Some excellent remarks on this early series of Spartan kings will be found in Mr. G. C. Lewis’s article in the Philological Museum, vol. ii. pp. 42-48, in a review of Dr. Arnold on the Spartan Constitution.

Compare also Larcher, Chronologie d’Hérodote, ch. 13, pp. 484-514. He lengthens many of the reigns considerably, in order to suit the earlier epoch which he assigns to the capture of Troy and the Return of the Herakleids.

[501] History of the Dorians, vol. ii. Append. p. 442.

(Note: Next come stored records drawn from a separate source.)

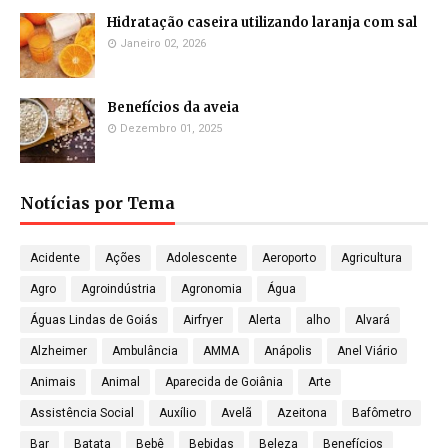
Hidratação caseira utilizando laranja com sal
Janeiro 02, 2026
Benefícios da aveia
Dezembro 01, 2025
Notícias por Tema
Acidente
Ações
Adolescente
Aeroporto
Agricultura
Agro
Agroindústria
Agronomia
Água
Águas Lindas de Goiás
Airfryer
Alerta
alho
Alvará
Alzheimer
Ambulância
AMMA
Anápolis
Anel Viário
Animais
Animal
Aparecida de Goiânia
Arte
Assistência Social
Auxílio
Avelã
Azeitona
Bafômetro
Bar
Batata
Bebê
Bebidas
Beleza
Benefícios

[502] This story—that the heroic ancestor of the great Corinthian Bacchiadæ had slain the holy man Karnus, and had been punished for it by long banishment and privation—leads to the conjecture, that the Corinthians did not celebrate the festival of the Karneia, common to the Dorians generally.

Herodotus tells us, with regard to the Ionic cities, that all of them celebrated the festival of Apaturia, except Ephesus and Kolophon; and that these two cities did not celebrate it, “because of a certain reason of murder committed,”—οὗτοι γὰρ μοῦνοι Ἰώνων οὐκ ἄγουσιν Ἀπατούρια· καὶ οὗτοι κατὰ φόνου τινὰ σκῆψιν (Herod. i. 147).

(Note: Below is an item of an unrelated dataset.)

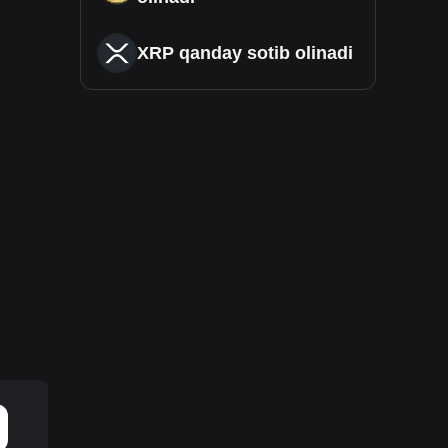
XRP qanday sotib olinadi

The murder of Karnus by Hippotês was probably the φόνου σκῆψις which forbade the Corinthians from celebrating the Karneia; at least, this supposition gives to the legend a special pertinence which is otherwise wanting to it. Respecting the Karneia and Hyacinthia, see Schoell De Origine Græci Dramatis, pp. 70-78. Tübingen, 1828.

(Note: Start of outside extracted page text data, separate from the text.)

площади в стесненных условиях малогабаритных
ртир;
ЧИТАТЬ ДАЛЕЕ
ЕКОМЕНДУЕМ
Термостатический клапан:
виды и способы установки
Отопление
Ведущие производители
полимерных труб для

There were various singular customs connected with the Grecian festivals, which it was usual to account for by some legendary tale. Thus, no native of Elis ever entered himself as a competitor, or contended for the prize, at the Isthmian games. The legendary reason given for this was, that Hêraklês had waylaid and slain (at Kleônæ) the two Molionid brothers, when they were proceeding to the Isthmian games as Theôrs or sacred envoys from the Eleian king Augeas. Redress was in vain demanded for this outrage, and Molionê, mother of the slain envoys, imprecated a curse upon the Eleians generally if they should ever visit the Isthmian festival. This legend is the φόνου σκῆψις, explaining why no Eleian runner or wrestler was ever known to contend there (Pausan. ii. 15, 1; v. 2, 1-4. Ister, Fragment. 46, ed. Didot).

[503] Diodor. Fragm. lib. vii. p. 14, with the note of Wesseling. Strabo (viii. p. 378) states the Bacchiad oligarchy to have lasted nearly two hundred years.

[504] Herodot. i. 82. The historian adds, besides Cythêra, καὶ αἱ λοιπαὶ τῶν νήσων. What other islands are meant, I do not distinctly understand.

[505] So Plato (Legg. iii. p. 692), whose mind is full of the old mythe and the tripartite distribution of Peloponnesus among the Herakleids,—ἡ δ᾽ αὖ, πρωτεύουσα ἐν τοῖς τότε χρόνοις τοῖς περὶ τὴν διανομὴν, ἡ περὶ τὸ Ἄργος, etc.